INTRODUCTION
The withdrawal experience can be challenging not just to the person discontinuing the medication, but for relatives and others who care for them. The consequences are often inconceivable and it can be frustrating and painful to see someone you care so deeply for, in the throes of withdrawal. It is such a complex phenomenon and with very little public awareness, it can be difficult to relate to the experience.
It is not uncommon for family members, friends and caregivers to wonder if the person is overreacting or if the medication is causing some form of permanent mental or physical disorder. Sometimes the person in withdrawal feels the same.

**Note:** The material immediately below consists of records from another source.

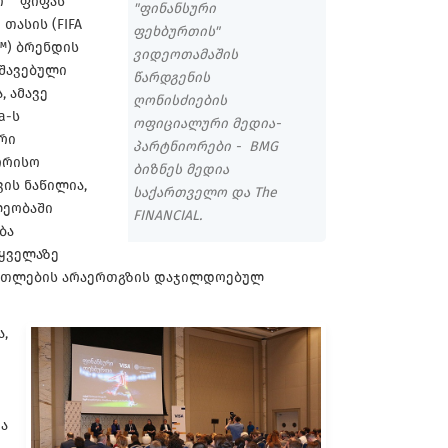
" "ფიფას"
"ფინანსური
თასის (FIFA
ფეხბურთის"
p™) ბრენდის
ვიდეოთამაშის
უშავებული
წარდგენის
, ამავე
ღონისძიების
a-ს
ოფიციალური მედია-
რი
პარტნიორები - BMG
ორისო
ბიზნეს მედია
ვის ნაწილია,
საქართველო და The
ლეობაში
FINANCIAL.
ბა
 ყველაზე
ნათლების არაერთგზის დაჯილდოებულ
,
ა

The more severe cases of withdrawal can impact family life to the point of devastation. The repercussions can be dire. Witnessing the physical and psychological symptoms, personality changes and emotional challenges can be distressing and providing the practical support requires dedication, patience and stamina.
In this video, the ways in which withdrawal affects relatives and friends are explained:
It requires unconditional acceptance to support a loved one going through withdrawal. This includes the ones who are still taking their medication but may be experiencing tolerance symptoms (when a higher dose of the drug is required in order for it to be effective), as well as those who may take the drug erratically and are unknowingly experiencing what is known as inter-dose withdrawal.
Support may be needed for much longer than anticipated. There will be times when your loved one may seem to be doing well, only to be have the symptoms return with intensity. This is normal. It can feel like you are on a roller coaster ride and so it is important that you also look after yourself while offering support to your loved one.
The most important thing is that you all keep in mind that even if the symptoms are persistent, the withdrawal will not last forever. The symptoms will eventually subside and your loved one will get better. Withdrawal stories have a happy ending so don’t lose heart. Just be patient, look after yourself well while you offer your support, and know that one day this will be a closed life chapter.